**What needs to be done**
From the records that follow, copy every line that contains the word "MAGAZINE".

[Records excerpted from a collection]
== == ==

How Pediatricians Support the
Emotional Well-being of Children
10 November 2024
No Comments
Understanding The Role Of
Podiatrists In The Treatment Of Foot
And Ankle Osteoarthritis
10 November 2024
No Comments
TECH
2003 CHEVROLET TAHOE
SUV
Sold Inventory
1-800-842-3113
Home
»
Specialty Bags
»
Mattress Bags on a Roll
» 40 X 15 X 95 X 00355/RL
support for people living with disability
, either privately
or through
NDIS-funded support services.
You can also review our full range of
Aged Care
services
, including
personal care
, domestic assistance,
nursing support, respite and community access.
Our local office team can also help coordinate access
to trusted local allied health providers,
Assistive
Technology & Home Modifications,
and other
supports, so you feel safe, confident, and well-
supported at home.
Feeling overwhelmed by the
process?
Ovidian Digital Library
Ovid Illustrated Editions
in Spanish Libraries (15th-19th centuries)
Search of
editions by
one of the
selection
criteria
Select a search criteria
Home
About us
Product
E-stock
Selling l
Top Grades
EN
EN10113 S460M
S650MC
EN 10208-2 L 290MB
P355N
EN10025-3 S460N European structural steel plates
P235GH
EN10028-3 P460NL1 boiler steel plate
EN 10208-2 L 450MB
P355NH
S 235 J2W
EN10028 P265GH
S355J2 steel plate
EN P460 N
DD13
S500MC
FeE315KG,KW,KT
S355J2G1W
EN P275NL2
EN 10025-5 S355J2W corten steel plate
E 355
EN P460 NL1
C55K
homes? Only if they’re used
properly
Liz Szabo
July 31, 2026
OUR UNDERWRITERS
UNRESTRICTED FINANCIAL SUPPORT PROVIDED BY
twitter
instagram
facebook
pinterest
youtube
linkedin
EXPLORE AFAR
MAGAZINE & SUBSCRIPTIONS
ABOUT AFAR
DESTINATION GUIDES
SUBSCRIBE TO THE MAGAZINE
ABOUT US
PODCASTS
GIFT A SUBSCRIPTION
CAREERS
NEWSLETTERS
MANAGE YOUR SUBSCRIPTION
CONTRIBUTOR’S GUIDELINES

== == ==

**Your solution**
MAGAZINE & SUBSCRIPTIONS
SUBSCRIBE TO THE MAGAZINE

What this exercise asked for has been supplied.